Por: Jaime Alberto Báez Peñuela
El presente análisis se centrará en una de las obras de la sección “quietud-movimiento”, ubicada en la exposición del pinor abstracto Manuel Hernández en el Museo de Artes Visuales de la Universidad Jorge Tadeo Lozano.
Sus pinceladas nos revelan un remolino negro interrumpido únicamente por tres caminos amarillos y unas huellas azules que avanzan desde la parte inferior del cuadro.
El remolino negro es algo así como la vida del ser humano. En momentos oscura, en otros más clara, pero siempre incierta; en movimiento constante, en cambio, en construcción.
EL punto más claro del “remolino de la vida” es donde se ha pisado, por donde ha trasegado la persona.
En ocasiones la pincelada deja espacios entre el negro; espacios de luz, de claridad, de brillo, de reflexión.
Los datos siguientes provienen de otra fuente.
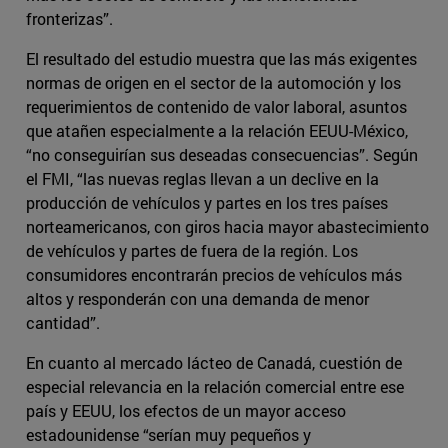
fronterizas”.
El resultado del estudio muestra que las más exigentes
normas de origen en el sector de la automoción y los
requerimientos de contenido de valor laboral, asuntos
que atañen especialmente a la relación EEUU-México,
“no conseguirían sus deseadas consecuencias”. Según
el FMI, “las nuevas reglas llevan a un declive en la
producción de vehículos y partes en los tres países
norteamericanos, con giros hacia mayor abastecimiento
de vehículos y partes de fuera de la región. Los
consumidores encontrarán precios de vehículos más
altos y responderán con una demanda de menor
cantidad”.
En cuanto al mercado lácteo de Canadá, cuestión de
especial relevancia en la relación comercial entre ese
país y EEUU, los efectos de un mayor acceso
estadounidense “serían muy pequeños y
Claro está que siempre está ahí, siempre acompaña a la persona.
Los trazos amarillos, los caminos, son de diferentes tamaños: unos más largos que los otros; y es que no hay dos caminos iguales, al igual que no hay dos vidas iguales; cada persona traza su senda, cada huella es distinta, cada uno pisa donde quiera.
Estas huellas ya abandonan un camino, pero dos más se encuentran a la expectativa y entre ellos un gran vacío. ¿Para dónde vamos?, ¿qué nos deparará? serán quizá algunos de los interrogantes que nos quiere plantear el artista. Lo único seguro es que el camino no está hecho, que, como dice la canción, “se hace camino al andar”.
La vida es amplia, llena de maticez; siempre hay cosas por explorar, por investigar, siempre hay un nuevo andar, y tras ese andar otro más. Ahí va el hombre, ahí están sus huellas, sus pisadas. Aunque no sabe su destino, sigue adelante, sigue abriendo espacios; sólo la muerte le parará.